YOU must have been living under a rock in the desert if you haven't heard sometime in the last half century that saturated fats are bad for your health.
The media has been banging on about it for at least the last 50 years, how consuming saturated fats adds to our Alzheimer's, cardiovascular and obesity woes.
Yet South Pacific Islanders have been consuming 30-60% of their total calorie intake from saturated coconut oil for thousands of years and still have next to no cardiovascular disease.
Well interestingly enough, what's coming to light now is that not all saturated fats are created equally bad.
The fats that are artificially saturated through a man-made process of hydrogenation are the ones you really need to stay clear of.
These are also known as trans-fats.
Hydrogenation is done purely to preserve the food for a longer shelf life than for any health reason and occurs by adding one molecule of hydrogen to the heated fat.

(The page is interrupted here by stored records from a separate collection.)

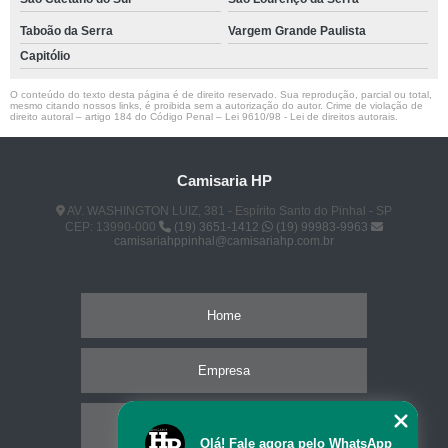
Taboão da Serra
Vargem Grande Paulista
Capitólio
O conteúdo do texto desta página é de direito reservado. Sua reprodução, parcial ou total,
mesmo citando nossos links, é proibida sem a autorização do autor. Crime de violação de
direito autoral – artigo 184 do Código Penal –
Lei 9610/98 - Lei de direitos autorais
.
Camisaria HP
AV. WASHINGTON LUIZ, 381 - Espírito Santo do Pinhal - SP
CEP: 13990-000
(19) 3651-1412
(19) 99983-9963
camisariahppinhal@camisariahp.com.br
Home
Empresa
Missão
Olá! Fale agora pelo WhatsApp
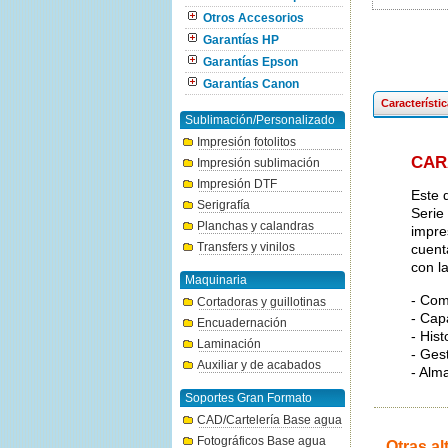
Otros Accesorios
Garantías HP
Garantías Epson
Garantías Canon
Característi
Sublimación/Personalizado
Impresión fotolitos
CAR
Impresión sublimación
Impresión DTF
Este 
Serigrafía
Serie
Planchas y calandras
impre
Transfers y vinilos
cuent
con l
Maquinaria
- Com
Cortadoras y guillotinas
- Cap
Encuadernación
- Hist
Laminación
- Ges
Auxiliar y de acabados
- Alm
Soportes Gran Formato
CAD/Cartelería Base agua
Fotográficos Base agua
Otras al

Some fats, like in coconut oil, are naturally occurring and have been shown to have significant health properties such as improving heart health and skin health, increasing metabolism, boosting your thyroid, and promoting lean body mass and weight loss if needed.
Coconut oil is comprised of nearly 50% of lauric acid - a fat rarely found in nature.
The human body converts lauric acid into monolaurin which is known for its strong anti-viral, anti-bacterial and anti-protazoa properties, making coconut oil a great natural immune accelerator.
Monolaurin has been shown to help fight viruses and bacteria such as influenza, herpes, heliobacter pylori and even HIV.
Coconut oil is also comprised of medium chain fatty acids which are more easily digested and immediately processed by the liver for energy - similar to carbohydrates but without the insulin spike.
Another bonus of medium chain fatty acids is that they boost your metabolism and can help your body use fat for energy, creating a more leaner you.
By helping to control your weight, it can be said that coconut oil can dramatically reduce your risk of developing type 2 diabetes.
Let's not forget the wonders coconut oil does for your skin.
It acts as a moisturizer for all types of skin, especially dry and aging skin.
It can also help with skin conditions such as dermatitis, eczema, psoriasis and others.
So when it comes to cooking with heat chose coconut oil.
Due to its molecular structure, coconut oil is more stable and less likely to go rancid.
On that note too - did you know that olive oil (monounsaturated oil) should never be used for cooking?
It goes rancid quickly when put on heat as do polyunsaturated oils like canola, sunflower and soy.